No caso do grupo de sujeitos envolvidos na pesquisa, a estratégia nos pareceu
adequada porque favoreceu a reflexão coletiva sobre a prática, de acordo com o que
recomendam Lüdke (2001), Sacristán e Pérez Gómez (2000), Schön (1992) e Pérez
Gómez (1992).
168
A fala de JU (384), representativa de uma reflexão sobre a realidade que envolve
a situação dos professores, exemplifica aquilo que Lüdke e Boing (2004) chamam de
“precarização da profissão docente”, que pode contribuir para um estado de baixa
auto-estima desses profissionais. Uma situação desse tipo pode ser percebida na fala da
professora, em um momento de “quase desabafo”, onde a participante JU compara a
remuneração dos profissionais docentes com a realidade salarial de outros profissionais.
A discussão sobre a necessidade de comprometimento dos outros professores,
que se iniciou na fala de GO (378), trouxe, ao longo de todo o trecho selecionado,
outros elementos como o medo, a falta de tempo, a carga horária extensa e o número
excessivo de alunos, queixas características desse estado de precariedade, já apontadas
também por Müenchen e Auler (2007a; 2007b), Fontes e Cardoso (2006), Santos et al.
(2006) e Fuenzalida (2001).
A “precariedade em relação ao vínculo” desses professores com as instituições,
exemplificada nas falas do grupo sobre situações onde os professores realizam horas-
extras em escolas diferentes das suas de origem, ou quando atuam como professores
substitutos, foi apontada por Tardif (2002) como uma dificuldade para o
desenvolvimento daquilo que o autor chamou de “dimensão identitária do saber
docente”.
Apoiados em autores como Lüdke e Boing (2004), diríamos que esses elementos
explicitados nas falas dos participantes no trecho destacado seriam um reflexo de uma
precariedade que não só caracteriza esse estado em que se encontram os professores do
grupo e alguns de seus colegas, como interferem na formação desses professores. Isto
acontece na medida em que inviabiliza a adesão desses profissionais a programas de
formação continuada, como aparece nas falas de JU (384) e JU (385), podendo
influenciar negativamente a construção de uma “identidade profissional” de caráter
temporal e contínuo (FONTOURA, 2007; TARDIF, 2002), limitando assim um
“desenvolvimento profissional” (FUENZALIDA, 2001) para a prática docente em CTS.
Episódio 28
Os fragmentos selecionados trazem elementos de uma discussão que se inicia
com uma valorização da formação continuada por parte dos participantes. Esta
valorização é percebida em depoimentos que falam da importância daquele espaço de
formação, onde o grupo está inserido para estes participantes.
169
O trecho contém ainda uma intervenção do pesquisador, que procura esclarecer
dúvidas sobre a amplitude do enfoque CTS, enfatizando o seu caráter abrangente.

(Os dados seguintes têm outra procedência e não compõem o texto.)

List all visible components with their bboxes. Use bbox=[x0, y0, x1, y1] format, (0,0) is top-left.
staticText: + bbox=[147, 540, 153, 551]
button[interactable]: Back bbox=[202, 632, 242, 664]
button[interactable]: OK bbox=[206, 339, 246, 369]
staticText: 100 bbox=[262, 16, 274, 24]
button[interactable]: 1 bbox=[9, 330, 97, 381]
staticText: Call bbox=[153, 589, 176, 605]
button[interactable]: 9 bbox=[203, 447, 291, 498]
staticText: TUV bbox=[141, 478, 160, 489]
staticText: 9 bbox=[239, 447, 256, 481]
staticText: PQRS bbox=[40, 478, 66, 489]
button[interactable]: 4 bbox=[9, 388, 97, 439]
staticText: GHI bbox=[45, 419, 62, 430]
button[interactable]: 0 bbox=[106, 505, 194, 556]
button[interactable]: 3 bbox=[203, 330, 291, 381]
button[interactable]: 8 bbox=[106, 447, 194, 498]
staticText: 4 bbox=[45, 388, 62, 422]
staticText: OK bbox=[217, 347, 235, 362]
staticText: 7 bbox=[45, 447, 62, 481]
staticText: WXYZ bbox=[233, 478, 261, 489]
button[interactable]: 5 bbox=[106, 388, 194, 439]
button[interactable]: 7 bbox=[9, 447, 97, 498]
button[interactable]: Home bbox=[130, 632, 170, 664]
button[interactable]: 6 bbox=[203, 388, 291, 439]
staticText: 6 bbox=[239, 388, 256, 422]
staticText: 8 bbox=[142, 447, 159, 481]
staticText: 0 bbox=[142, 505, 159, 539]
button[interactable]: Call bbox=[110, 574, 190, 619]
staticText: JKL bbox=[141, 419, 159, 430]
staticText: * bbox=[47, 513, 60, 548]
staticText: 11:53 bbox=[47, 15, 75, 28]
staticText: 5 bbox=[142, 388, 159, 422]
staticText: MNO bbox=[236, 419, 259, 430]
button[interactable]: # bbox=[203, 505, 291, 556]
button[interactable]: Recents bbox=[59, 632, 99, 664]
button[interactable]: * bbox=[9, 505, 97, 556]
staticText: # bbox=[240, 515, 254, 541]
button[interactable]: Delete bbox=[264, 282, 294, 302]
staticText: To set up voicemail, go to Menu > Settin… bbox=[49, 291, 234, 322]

(399) JU: “Para o professor, eu acho que deveria ter também, assim, mais reuniões
pedagógicas né. Pra poder a gente estar sempre interado assim, da parte dos
parâmetros, dessas coisas [...]”
(400) GO: “Teria que entrar um item aqui dizendo o seguinte: nós precisaríamos de
mais oficinas desse tipo, pra que nós chegássemos a desenvolver projetos desse tipo.
Precisaria de [...]”
(401) NE: “Treinamento [...] seria o termo?”
(402) JU: “Treinamento (muxoxo).”
(403) GO: “Formação continuada. Então, nós precisaríamos de cursos de formação
continuada para o desenvolvimento desses projetos.”
(404) PESQ: “Uma das principais coisas aqui era que vocês tomassem conhecimento
que existe esse referencial CTS. Pelo menos, nas respostas de vocês no questionário,
ninguém sabia o que era isso.”
(405) GO: “Eu não sabia. Eu talvez até falo sobre isso, mas não sabia que [...]”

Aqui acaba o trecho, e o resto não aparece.